Keeping London Undergound cool

heat.jpgAnyone who’s travelled on the London Undeground during the summer months knows how hot and stuffy it can get hundreds of feet below ground, especially on packed trains or narrow platforms crowded with passengers. The Mayor of London and the Managing Director of the Tube have been detailing the short and long term plans to try and bring some relief from the worst of the heat on the Underground.

The mayor said that £150million will be spent over the next few years on cooling the Underground system and that first full-scale trial of the award-winning groundwater cooling project will take place at Victoria Tube station. They’ll also be a new ‘bore hole’ cooling technology trial at Stockwell station.

The Mayor said ‘London’s Tube network is the oldest in the world and its design makes cooling the system extremely difficult. Transport for London is pushing forward a programme to tackle the problem of heat on the tube. This will take years, not months, to deliver results.’ It is a massive job, the Tube network is huge and probably not how you would design it if you were building it today.
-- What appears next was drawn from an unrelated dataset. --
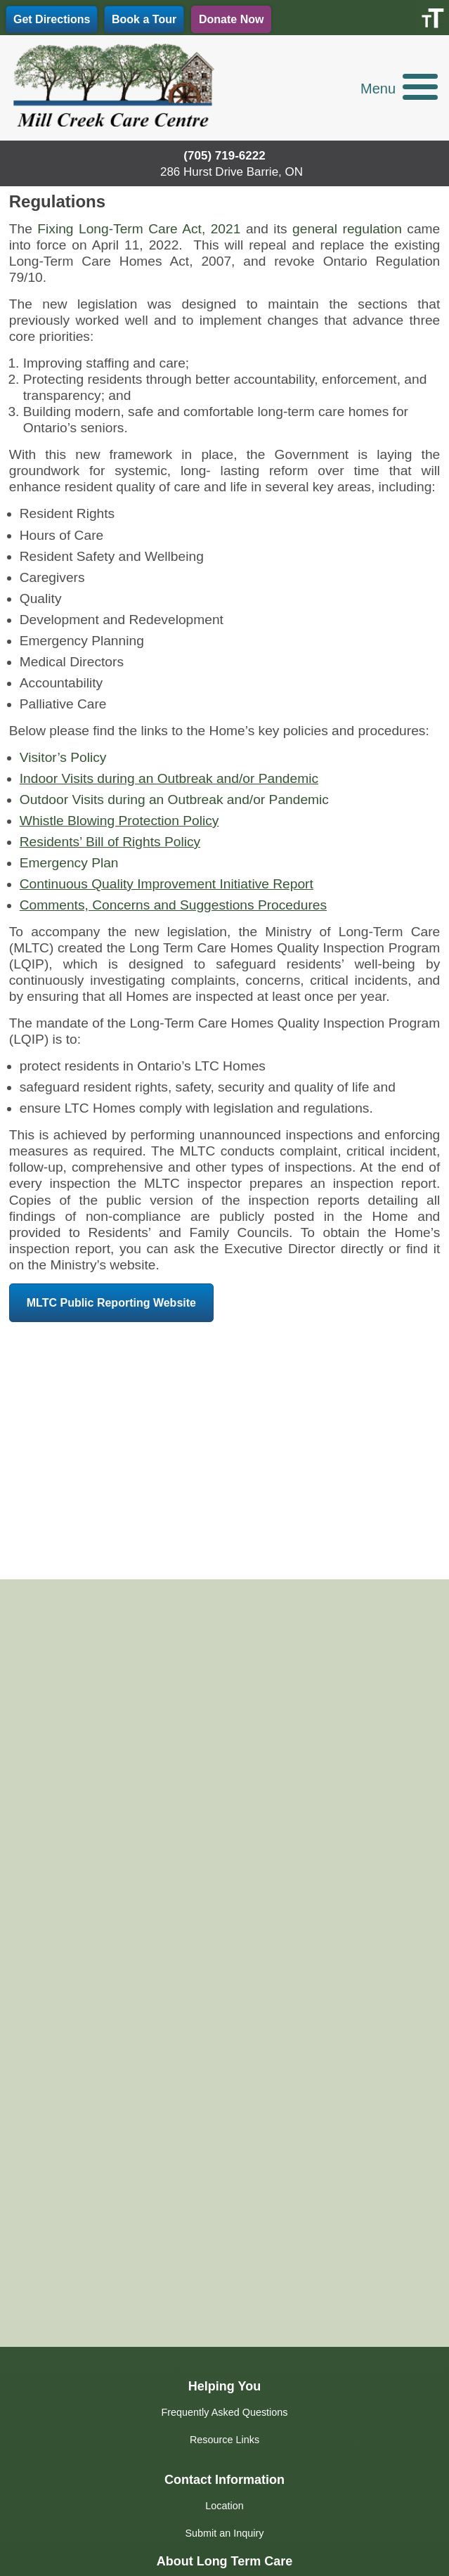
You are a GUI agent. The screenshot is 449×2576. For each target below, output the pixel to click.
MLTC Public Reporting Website (111, 1303)
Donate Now (231, 19)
London Underground’s MD Tim O’Toole said ‘Cooling the Tube is a major and long-term engineering challenge, but we are also trying out short-term measures to help tackle the heat now. This summer a special engineering team will continue testing a new way of cooling the Tube, using cold water from an underground river, at Victoria station. A large number of station ventilation fans which had previously been allowed to fall into disrepair have been brought back into service and portable industrial fans will be trialled in two stations.’
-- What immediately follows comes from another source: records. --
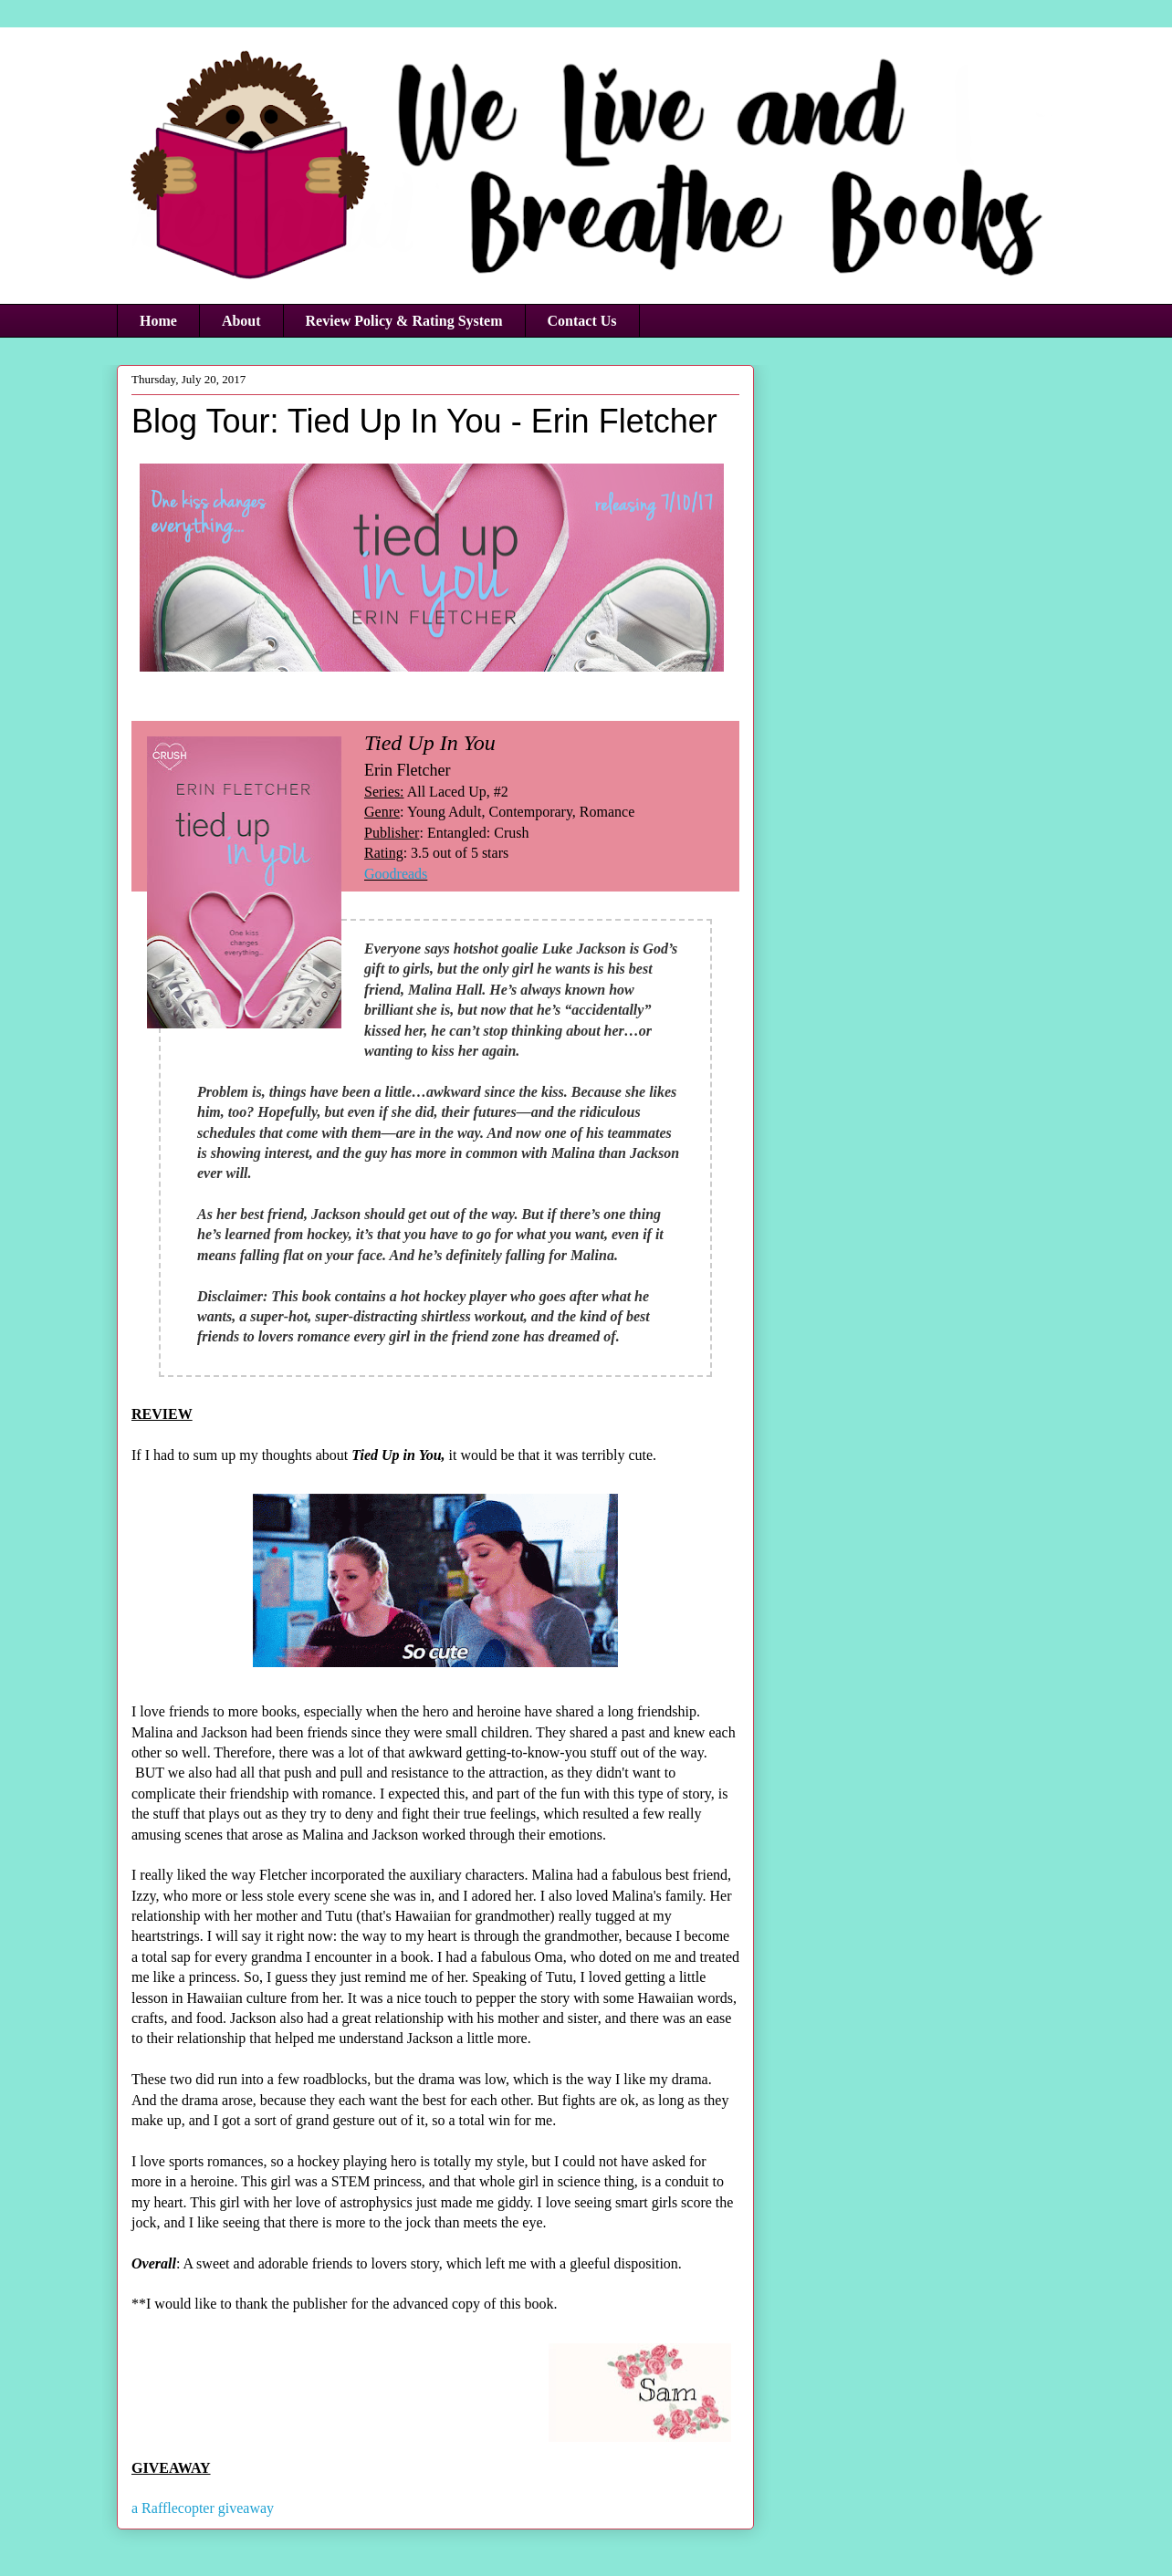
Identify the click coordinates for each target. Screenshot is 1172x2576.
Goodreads (395, 873)
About (241, 321)
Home (158, 321)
Among the actions being taken are the on going trial using groundwater at Victoria Station throughout 2007, the start of the trial at Stockwell where a borehole will be drilled to the water aquifer below London where cold water will be extracted and used via a heat exchanger to cool warm air, the station ventilation fan network will be upgraded, temporary portable industrial fans will be trialled at Seven Sisters and Chancery Lane stations this summer and if successful will be rolled out at other stations, a new mechanical chiller is being installed at Oxford Circus station, a new ventilation shaft is being installed at Liverpool Street station to extract warm air while a condenser unit at Charing Cross will redirect heat to outside, rather than within. The first air-cooled trains are not due to arrive in service until January 2010.

At the height of summer always take water with you when you travel on the Tube, you never know when a train will stop in a tunnel for twenty minutes, and if you’re only going one or two stops try walking it, it’ll probably be much more pleasant.